_Try it_
The records that follow are to be repeated in full, with no pictures retained.

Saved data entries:
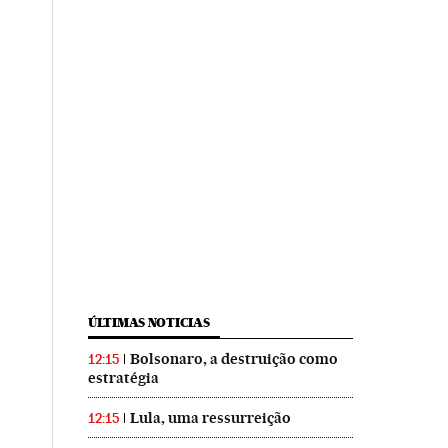
ÚLTIMAS NOTICIAS
Bolsonaro, a destruição como
12:15
estratégia
Lula, uma ressurreição
12:15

_Reply to the task_
ÚLTIMAS NOTICIAS
Bolsonaro, a destruição como
12:15
estratégia
Lula, uma ressurreição
12:15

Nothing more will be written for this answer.